The modern pawn shop offers not only a second-hand retail service for the shopper looking for a good deal, but also, and probably more importantly, a financial service banks cannot provide. It’s important for an aspiring pawnbroker to understand that the bulk of their business will not be reselling goods, but will be in pawn loans. Short-term collateral loans will be your primary function and where you will make most of your money. Customers who have been turned down by banks, only need a small amount of cash or need their cash quickly will be coming to you for their lending needs.

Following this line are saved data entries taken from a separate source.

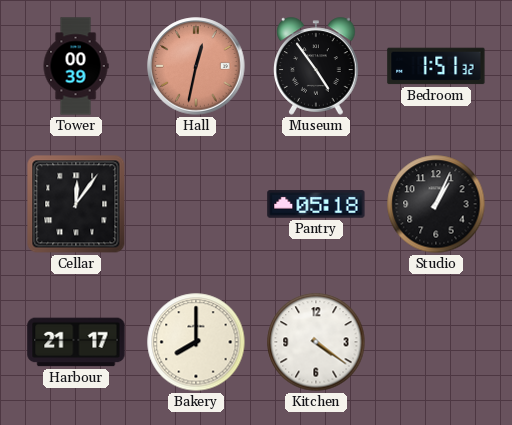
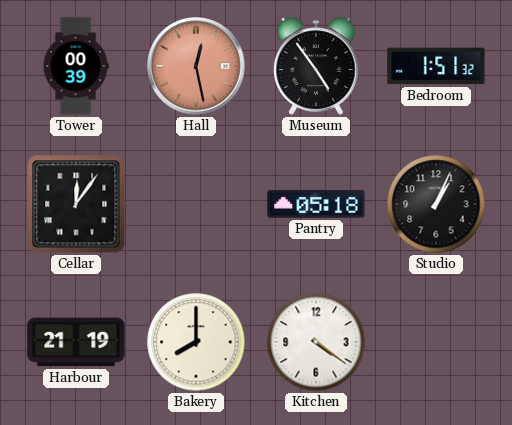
Hall: 12:32 -> 12:28
Harbour: 21:17 -> 21:19
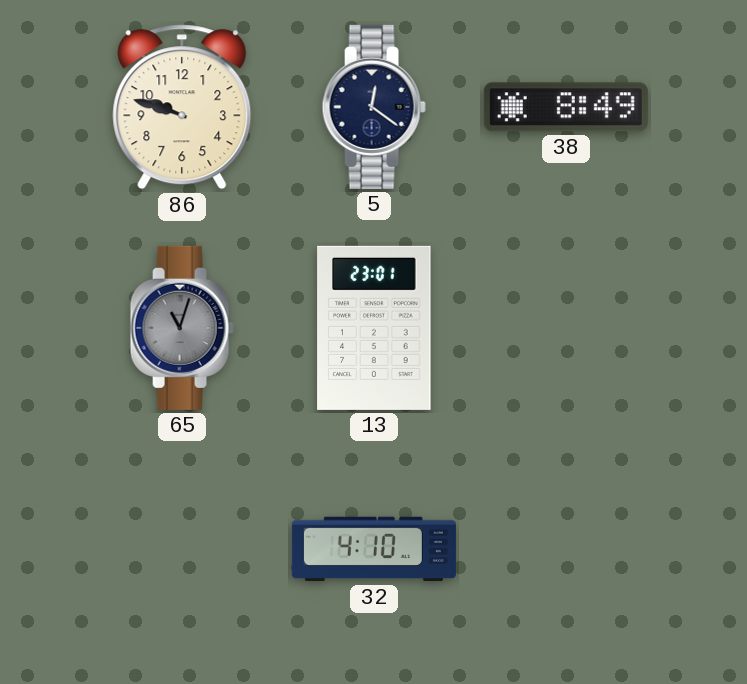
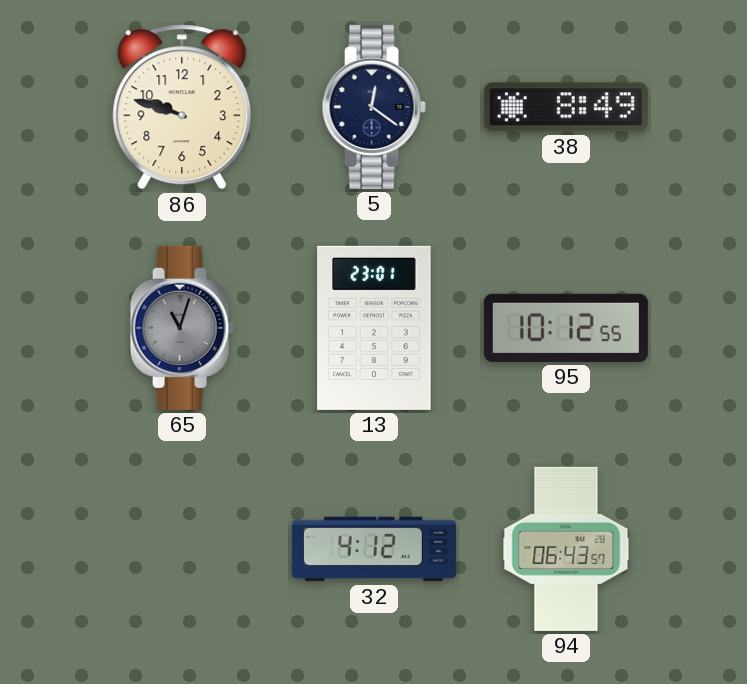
95: none -> 10:12
32: 4:10 -> 4:12
94: none -> 06:43
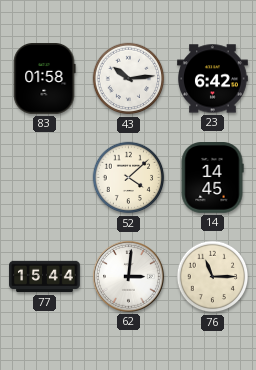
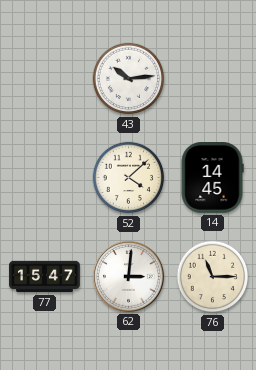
83: 01:58 -> none
23: 6:42 -> none
77: 15:44 -> 15:47
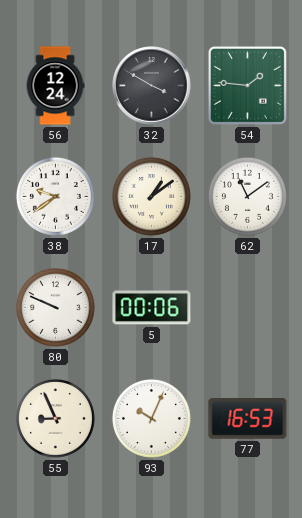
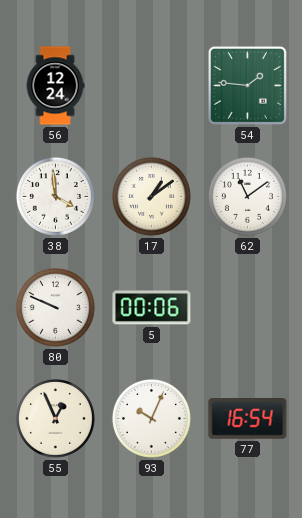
32: 3:50 -> none
38: 9:39 -> 3:59
55: 8:56 -> 12:56
77: 16:53 -> 16:54
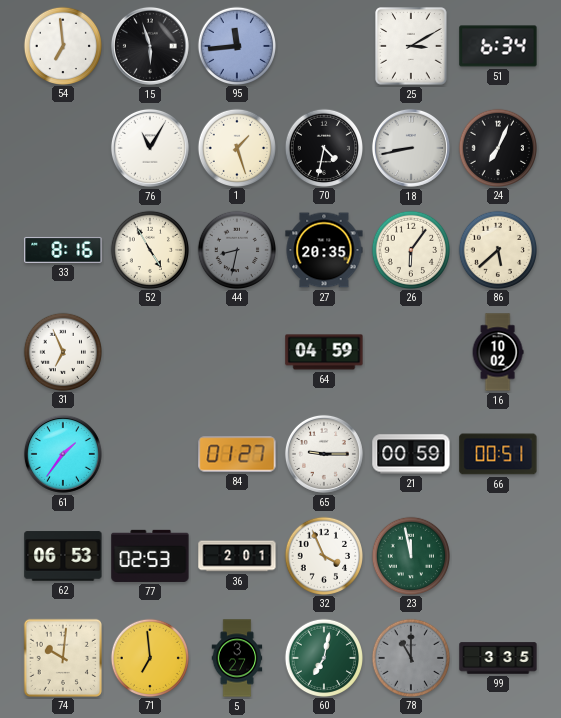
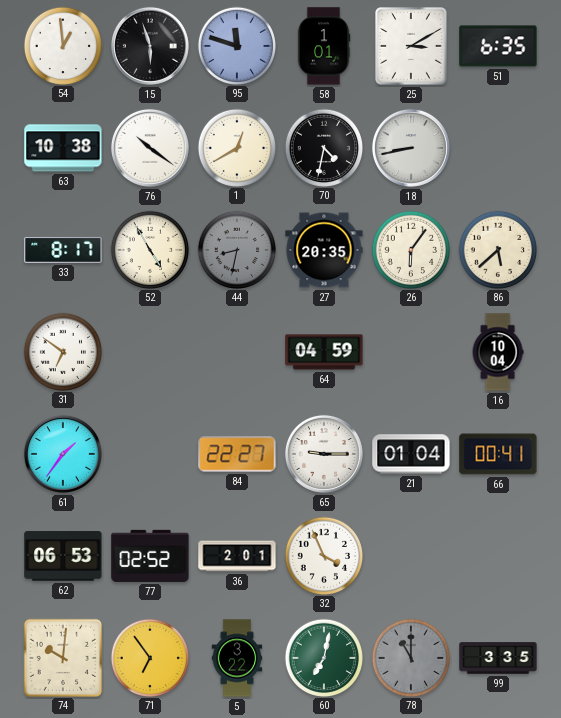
54: 6:59 -> 12:59
95: 11:44 -> 11:48
58: none -> 1:01
51: 6:34 -> 6:35
63: none -> 10:38
76: 11:05 -> 10:21
1: 1:27 -> 12:40
24: 7:04 -> none
33: 8:16 -> 8:17
31: 6:56 -> 6:51
16: 10:02 -> 10:04
84: 01:27 -> 22:27
21: 00:59 -> 01:04
66: 00:51 -> 00:41
77: 02:53 -> 02:52
23: 11:58 -> none
71: 6:59 -> 6:54
5: 3:27 -> 3:22
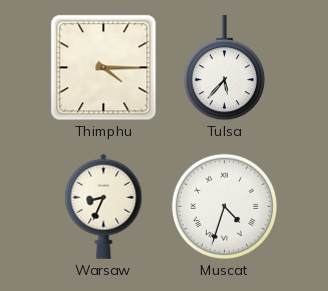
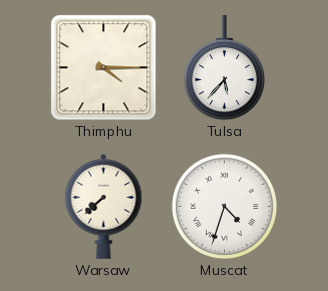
Warsaw: 8:34 -> 7:38
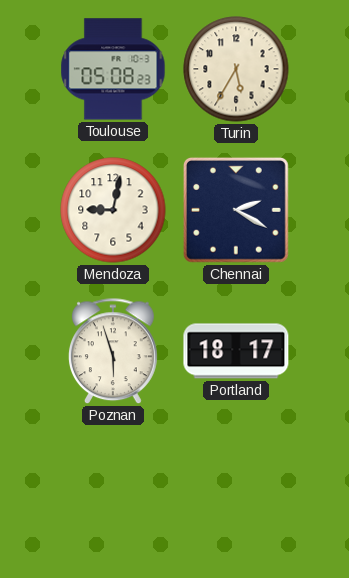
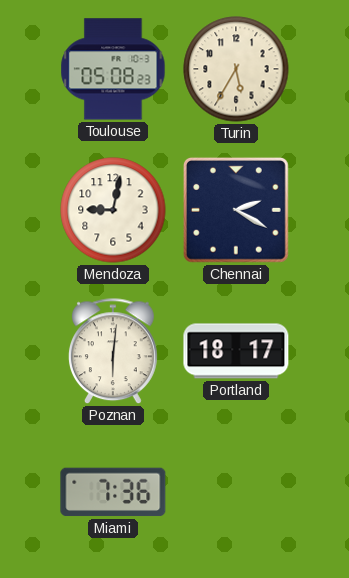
Poznan: 5:57 -> 6:01
Miami: none -> 7:36
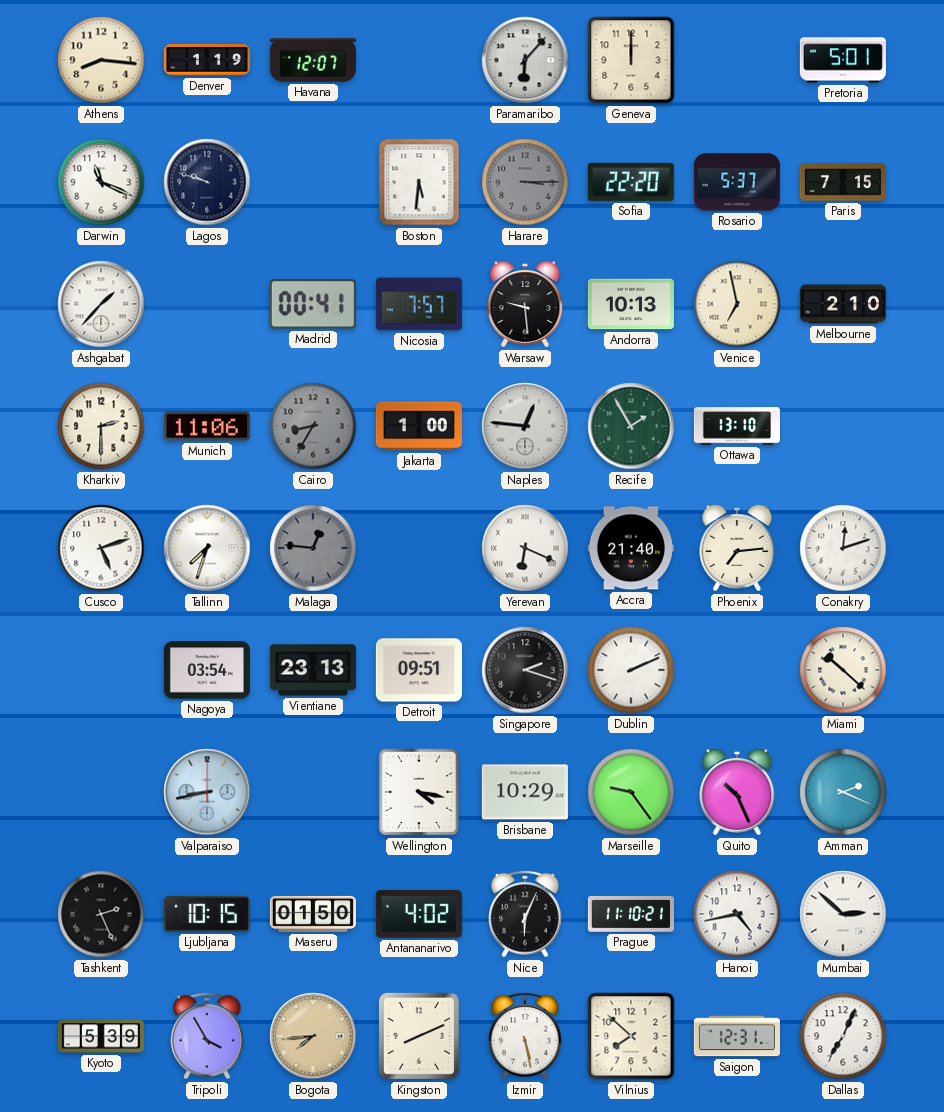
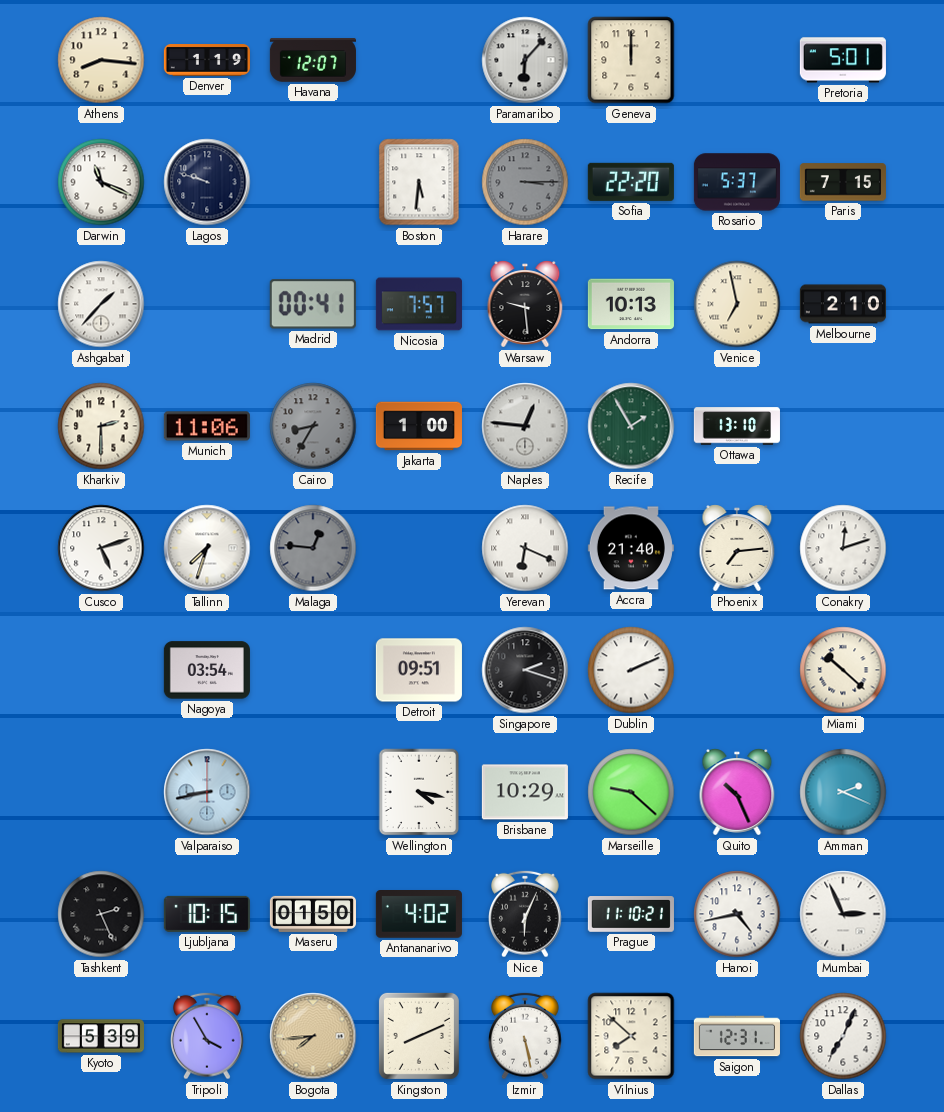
Vientiane: 23:13 -> none
Marseille: 9:24 -> 9:22
Mumbai: 2:52 -> 2:56
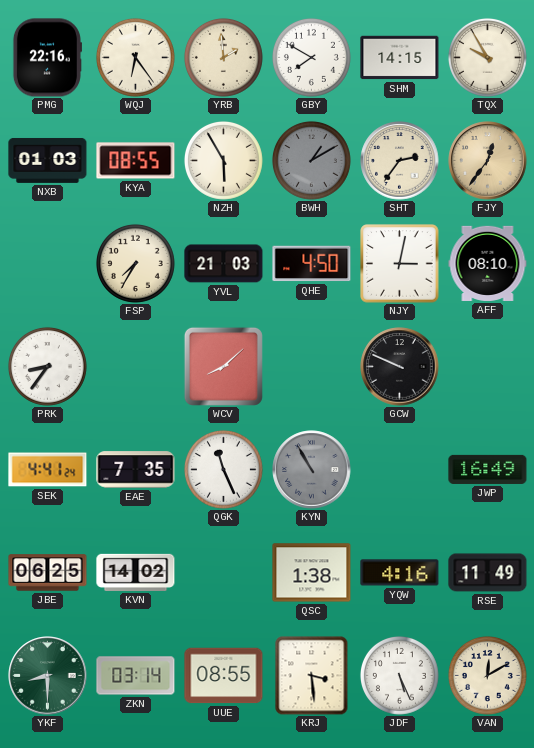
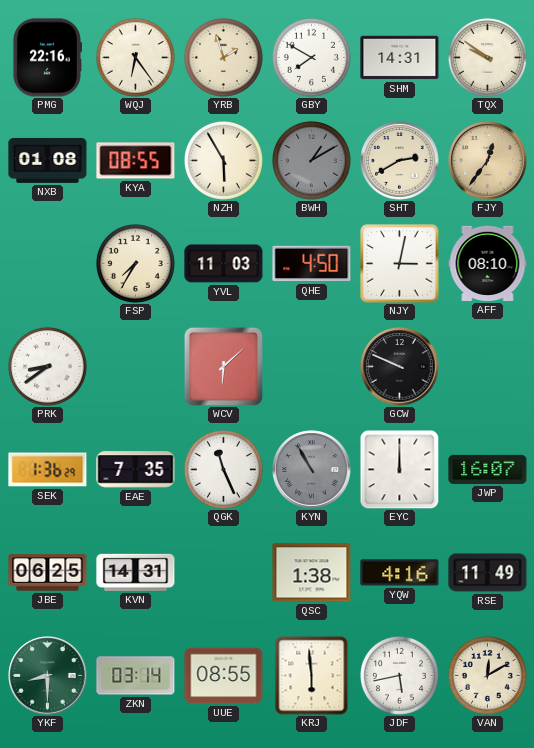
YRB: 1:59 -> 1:57
SHM: 14:15 -> 14:31
TQX: 9:55 -> 9:51
NXB: 01:03 -> 01:08
SHT: 2:36 -> 2:40
YVL: 21:03 -> 11:03
PRK: 8:36 -> 8:39
WCV: 8:08 -> 6:08
SEK: 4:41 -> 1:36
EYC: none -> 12:00
JWP: 16:49 -> 16:07
KVN: 14:02 -> 14:31
KRJ: 3:29 -> 5:59
JDF: 5:26 -> 5:43
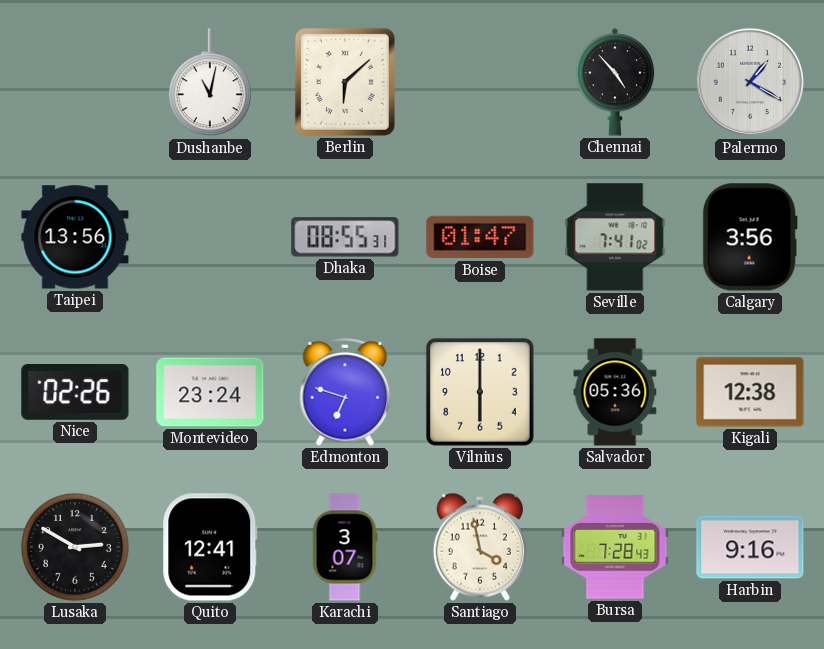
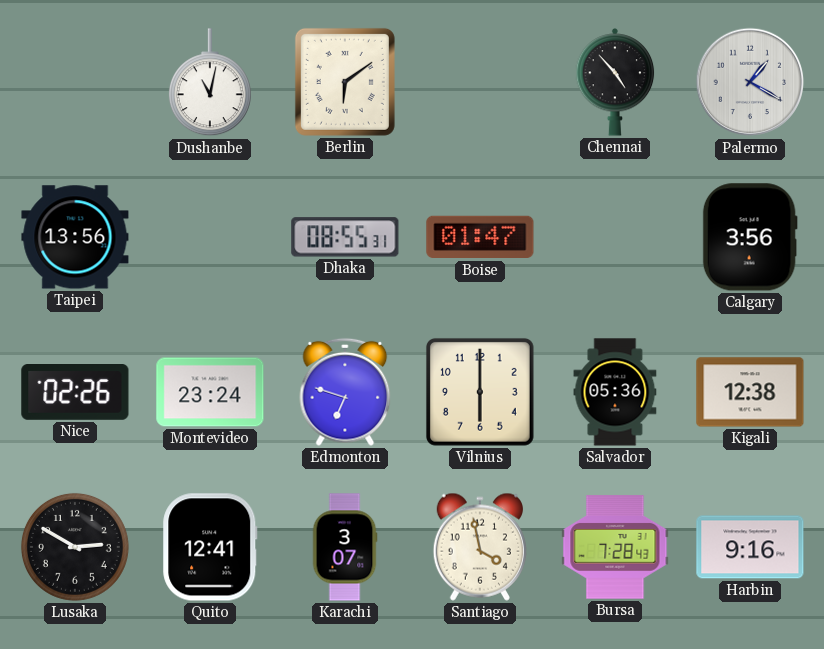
Berlin: 6:08 -> 6:09
Seville: 7:41 -> none
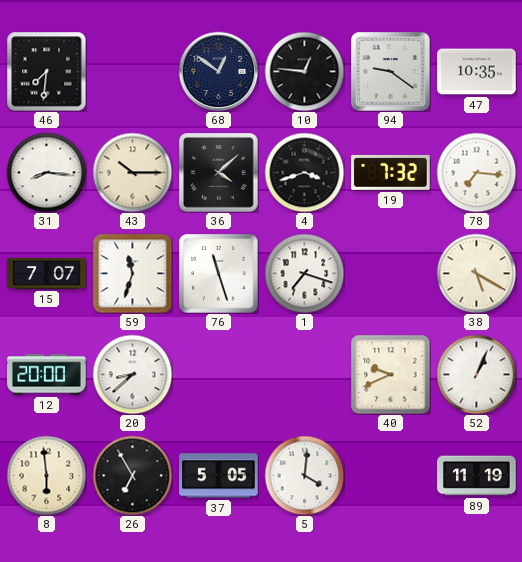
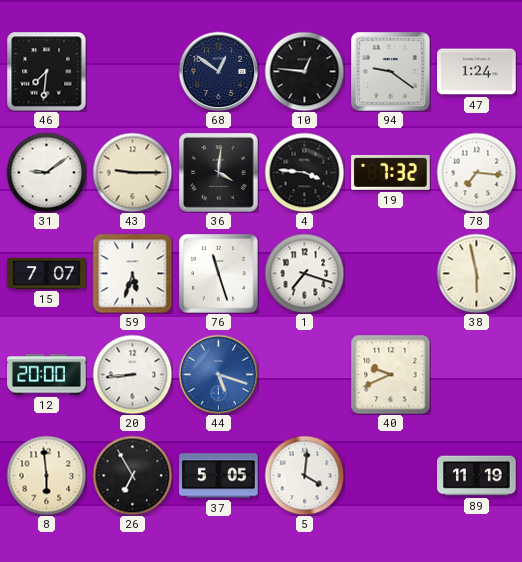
47: 10:35 -> 1:24
31: 8:16 -> 9:09
43: 10:15 -> 9:15
36: 4:08 -> 4:01
4: 3:42 -> 3:46
59: 11:33 -> 5:33
38: 5:20 -> 5:58
20: 8:38 -> 8:44
44: none -> 5:18
52: 1:04 -> none
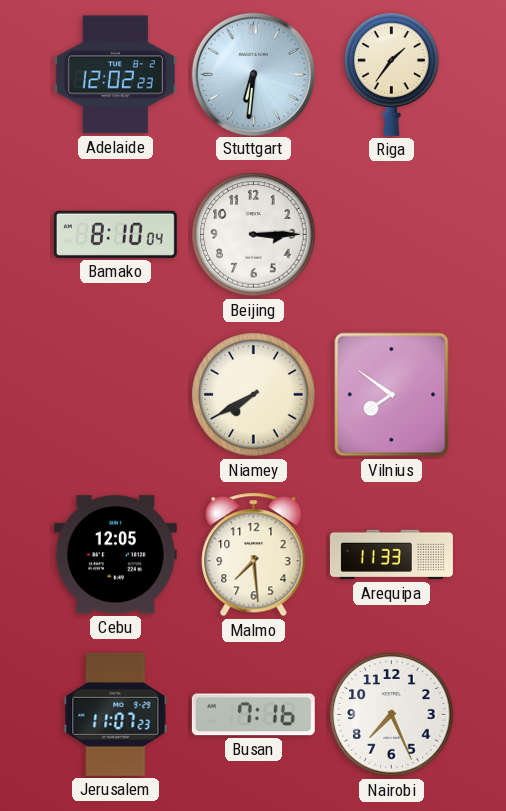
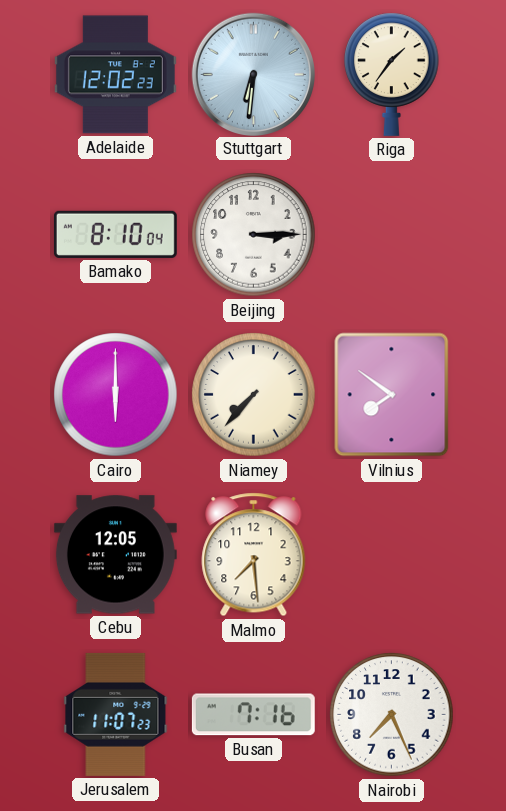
Cairo: none -> 6:00
Niamey: 7:40 -> 7:37
Arequipa: 11:33 -> none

Because you will be loaning money, or operating as a financier, opening a pawn shop takes more than just getting a local business license and having business savvy. You will need to be licensed as a pawnbroker in your state, a process that requires a comprehensive pawn application and supporting documents including verification of your net worth, your credit history, a criminal background clearance and finance related experience. A Money Services Business FinCen Registration is also a must. You will need to learn every federal, state, county and local pawn statute. The pawn industry intersects with many other industries meaning you will need to have or gain knowledge of how to evaluate precious metals, jewelry, electronics, gems, watches, collectibles, firearms and many other items. In addition you will need licenses pertaining to these industries such as a state weights and measurements scale license for evaluating precious metals or if you choose to deal in firearms a federal firearms license.
Creating a solid and detailed business plan for your pawn shop is a must. You will need a good accountant and a good banking relationship as a large part of your business plan will include funding. The exact amount of start-up capital needed will vary depending on the scope of your business. The National Pawnbrokers Association estimates that the start-up capital needed just to cover pawn loans in the first year of business is between $75,000 – 150,000. That does not include daily operating costs or the cost of outfitting your pawn shop. The jewelry business and the pawn broking business go hand in hand as lending against gold, jewelry and watches tends to work best. If you choose to go this direction with your business plan, just getting enough jewelry to fill your display cases could cost another $150,000. In addition to adequate funding you will also need to plan for location, security, insurance, good pawn software, business image and many other things.
The pawn shop model may sound simple at first. You make collateral loans and buy and sell second-hand valuables. However, the start-up process is not simple and as successful pawnbrokers will tell you running your pawn shop takes business and industry knowledge and willingness to continue learning. A successful pawnbroker has to be a lender as well as an expert on multiple different industries.